Wissenschaft & Positive Psychologie


Die Grundschulzeit ist eine zentrale Entwicklungsphase, in der grundlegende kognitive, emotionale und motivationale Strukturen entstehen. In diesen Jahren bilden sich neuronale Vernetzungen aus, die das Lernen, das Selbstkonzept und die Leistungsbereitschaft nachhaltig beeinflussen. ¹ ²

Forschungen aus der Neuro-, Lern- und Entwicklungspsychologie zeigen, dass Kinder besonders dann nachhaltig lernen, wenn sie sich emotional sicher fühlen, intrinsisch motiviert sind und in ihren individuellen Stärken gesehen werden. ³

Auf dieser wissenschaftlichen Grundlage verbinde ich pädagogische Expertise mit Erkenntnissen aus der Positiven Psychologie. Mein Ansatz zielt darauf ab, Lernprozesse nicht nur inhaltlich zu begleiten, sondern Kinder in ihrer Selbstwirksamkeit, ihrem Vertrauen in die eigenen Fähigkeiten und in ihrer Persönlichkeitsentwicklung zu stärken.

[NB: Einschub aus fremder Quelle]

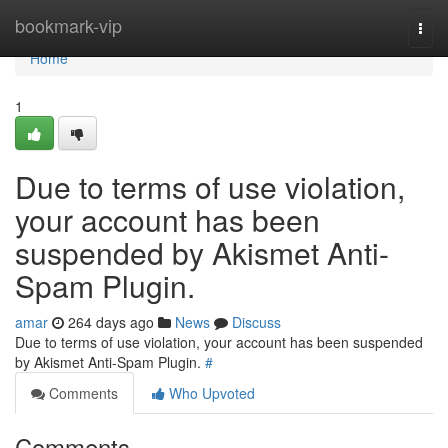
Home
bookmark-vip
Togg
navi
Home
1
Due to terms of use violation,
your account has been
suspended by Akismet Anti-
Spam Plugin.
amar
264 days ago
News
Discuss
Due to terms of use violation, your account has been suspended
by Akismet Anti-Spam Plugin.
#
Comments
Who Upvoted
Comments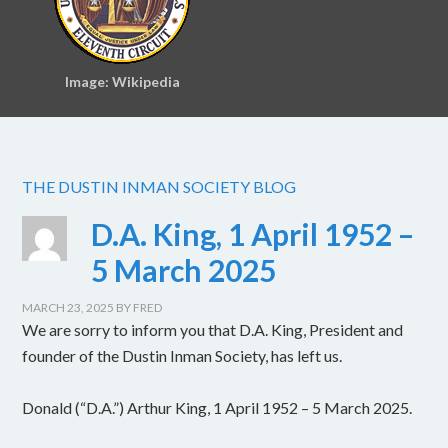
Image: Wikipedia
THE DUSTIN INMAN SOCIETY BLOG
D.A. King, 1 April 1952 –
5 March 2025
MARCH 23, 2025
BY
FRED
We are sorry to inform you that D.A. King, President and
founder of the Dustin Inman Society, has left us.
Donald (“D.A.”) Arthur King, 1 April 1952 – 5 March 2025.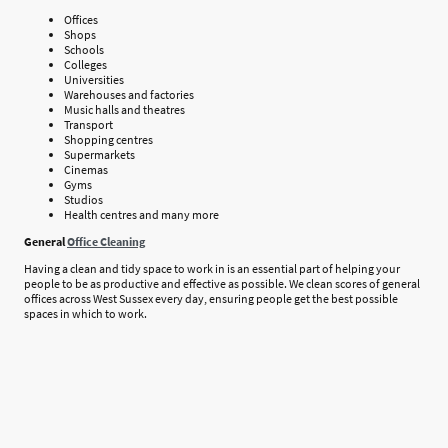
Offices
Shops
Schools
Colleges
Universities
Warehouses and factories
Music halls and theatres
Transport
Shopping centres
Supermarkets
Cinemas
Gyms
Studios
Health centres and many more
General
Office Cleaning
Having a clean and tidy space to work in is an essential part of helping your
people to be as productive and effective as possible. We clean scores of general
offices across West Sussex every day, ensuring people get the best possible
spaces in which to work.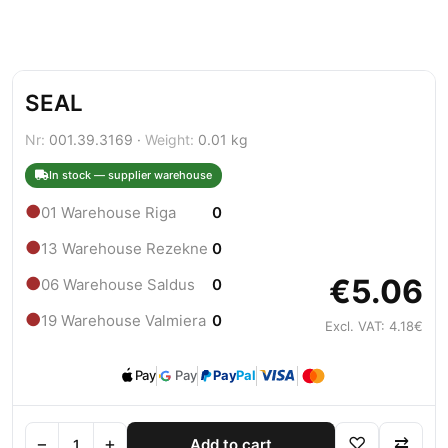
SEAL
Nr:
001.39.3169 ·
Weight:
0.01 kg
In stock — supplier warehouse
●
01 Warehouse Riga
0
●
13 Warehouse Rezekne
0
€5.06
●
06 Warehouse Saldus
0
●
19 Warehouse Valmiera
0
Excl. VAT: 4.18€
Pay
Pay
Pay
Pal
−
+
♡
⇄
Add to cart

Was Kinder in dieser Phase lernen und wie sie lernen, prägt ihren weiteren Bildungs- und Lebensweg langfristig.

  1. Braus, F. Dieter (2004) Ein Blick ins Gehirn. Bildgebung in der modernen Psychiatrie. Stuttgart: Georg Thieme Verlag KG.

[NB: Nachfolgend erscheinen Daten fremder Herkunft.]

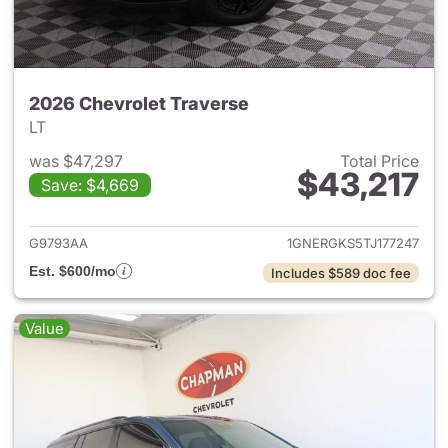
2026 Chevrolet Traverse
LT
was $47,297
Total Price
$43,217
Save: $4,669
View details for 2026 Chevrol
G9793AA
1GNERGKS5TJ177247
Est. $600/mo
Includes $589 doc fee
Value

  2. Snyder, C. Richard und Lopez, J. Shane (2002) Handbook of Positive Psychology. New York: Oxford University Press.

  3. Hefferon, Kate und Boniwell, Ilona (Hrsg.) (2011) Positive Psychology. Theory, Research and Applications. Berkshire England: open university press.

Kernfaktoren, die nach wissenschaftlicher Forschung Lernerfolg im Grundschulalter steuern

Warum Positive Psychologie in der Grundschule so kraftvoll ist

Die Positive Psychologie als Forschungsrichtung zeigt, dass Kinder besonders dann nachhaltig lernen, wenn Lernen mit positiven Emotionen, Sinnhaftigkeit und dem Erleben eigener Kompetenz verbunden ist. In der Grundschule, einer sensiblen Entwicklungsphase, haben solche Lernerfahrungen eine besonders tiefgreifende Wirkung. ¹

Studien belegen, dass stärkenorientierte Lernumgebungen nicht nur die Motivation erhöhen, sondern auch das Selbstbewusstsein, die emotionale Stabilität und die innere Widerstandskraft von Kindern fördern. Wenn Kinder Freude am Lernen erleben und sich in ihren Fähigkeiten gesehen fühlen, entwickeln sie ein stabiles Selbstkonzept und eine langfristige Lernbereitschaft. ²

Die Verbindung aus klarer Struktur und positiven emotionalen Lernerfahrungen schafft die Grundlage für nachhaltiges Lernen. ³ Diese wissenschaftlich gesicherten Erkenntnisse bilden den Kern meiner Arbeit und fließen gezielt in die Begleitung von Kindern und Familien ein.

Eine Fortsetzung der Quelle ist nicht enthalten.